Suggesting a model of linear convergence towards 2050, Garnaut argues that we rich Australians should get to keep polluting more than everyone else until 2050. We Australians, who have become rich thanks to our high historic pollution levels, should get to keep polluting more per capita than some of the world’s poorest people in India and China, for another 42 years. We Australians, who have done nothing for the last decades, should be rewarded for our recalcitrance by an easy path all the way through to 2050, while the Europeans, Japanese and others, who have made big steps in energy efficiency and renewable energy, should be punished.

The rest of the world will see through that immediately. It will be seen as a special pleading that will “inhibit effective international agreement”.

But for all that, the per capita numbers game is not the report’s worst problem. That distinction goes to the fact that it is based on outdated science. Garnaut’s entire architecture is based on emissions projections that are universally acknowledged to be hopelessly optimistic and out of date. His projections of temperature rise under each scenario assume out the tipping points that science has clearly identified in recent years.

Completely missing is a statement of the total global carbon budget Garnaut assumes. Without a statement of that budget, it is impossible to analyse the underlying detail. The appearance of the graphs is that the budget is too high.

Put together the outdated science, the unstated total budget, and the per capita numbers game, and the inescapable conclusion is that Professor Garnaut’s recommendation is a recipe for a global Murray-Darling type crisis of over-allocation. If we head down this road, it will be almost impossible — and certainly extremely expensive — to rescue the situation in years to come.

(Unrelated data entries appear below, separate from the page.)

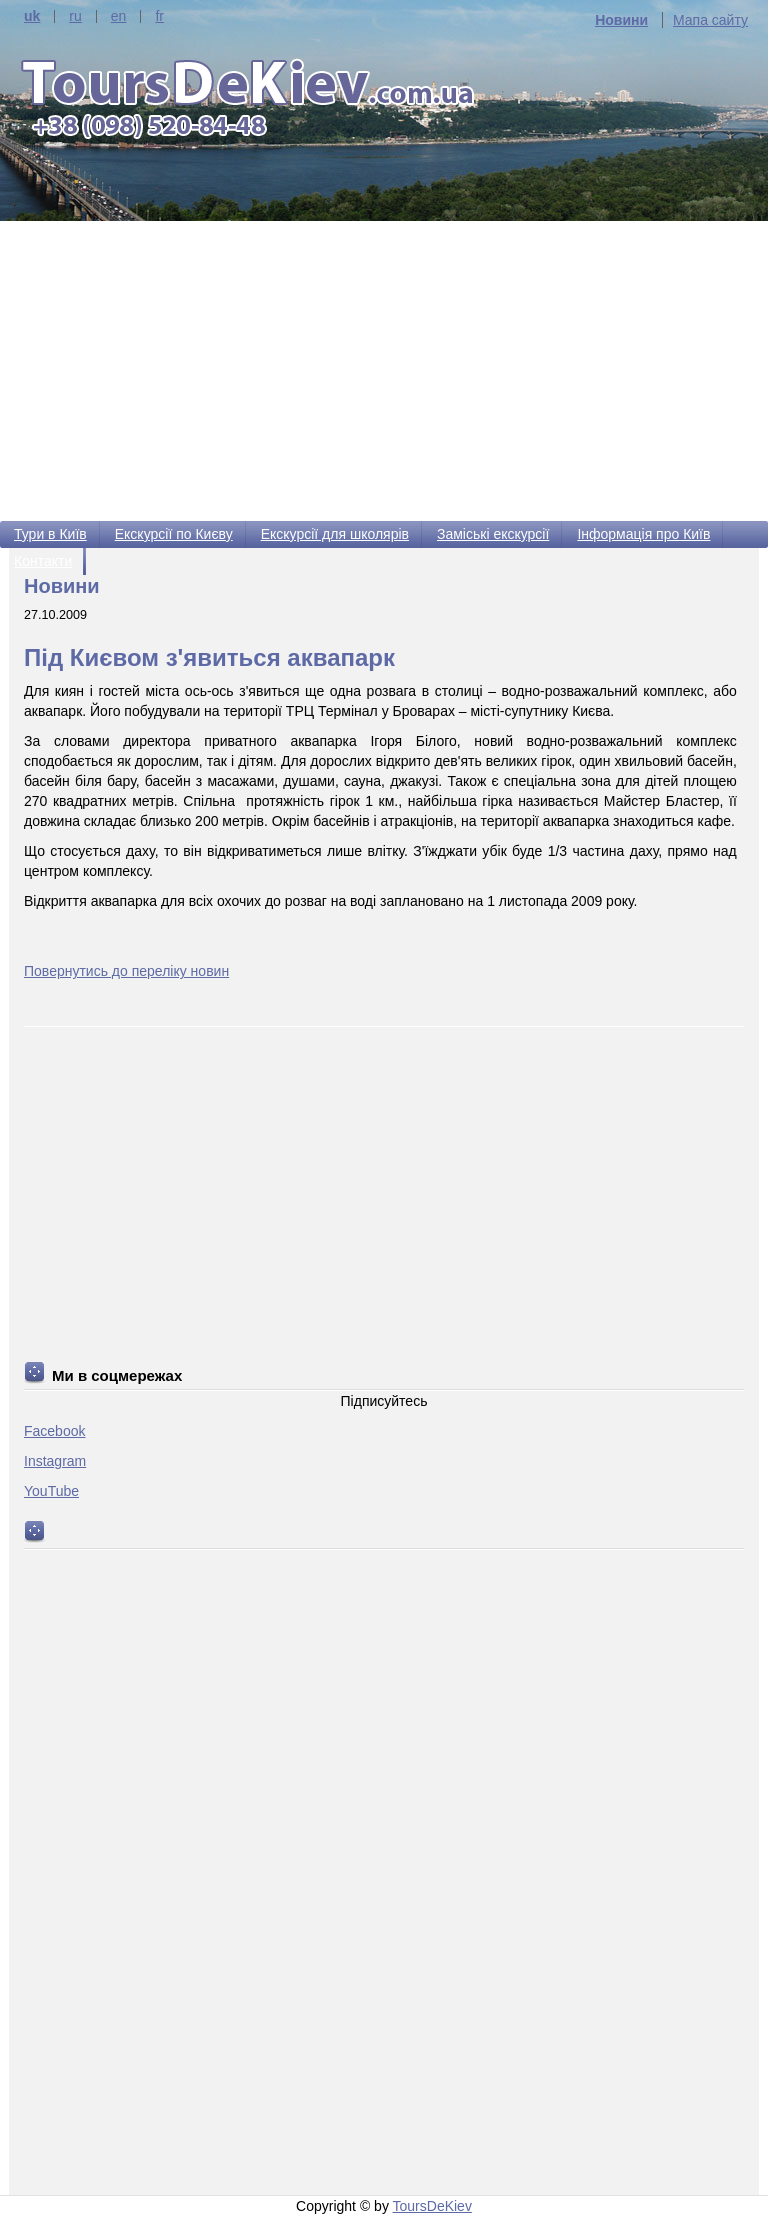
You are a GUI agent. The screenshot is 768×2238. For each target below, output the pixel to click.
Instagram (55, 1461)
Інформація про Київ (643, 534)
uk (32, 16)
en (119, 16)
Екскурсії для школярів (335, 534)
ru (75, 16)
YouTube (51, 1491)
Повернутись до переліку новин (126, 971)
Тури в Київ (50, 534)
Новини (621, 20)
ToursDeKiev (432, 2206)
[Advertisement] (384, 371)
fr (159, 16)
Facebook (54, 1431)
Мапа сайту (710, 20)
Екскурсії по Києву (174, 534)
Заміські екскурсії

It would be unfair to close without giving Garnaut credit for one very important positive point. The good Professor has repeated his instruction to the Government that there is absolutely no basis for compensating domestic firms for costs under an emissions trading regime. This is a direct slap down of Penny Wong’s Green Paper’s proposal to compensate the coal sector and other major polluters who are not trade exposed.

The ball is now in the Government’s court. Will it take the easy way out that Garnaut has given it? Or will it step up to the plate and deliver the 40% emissions cuts on 1990 levels that Australians know we need.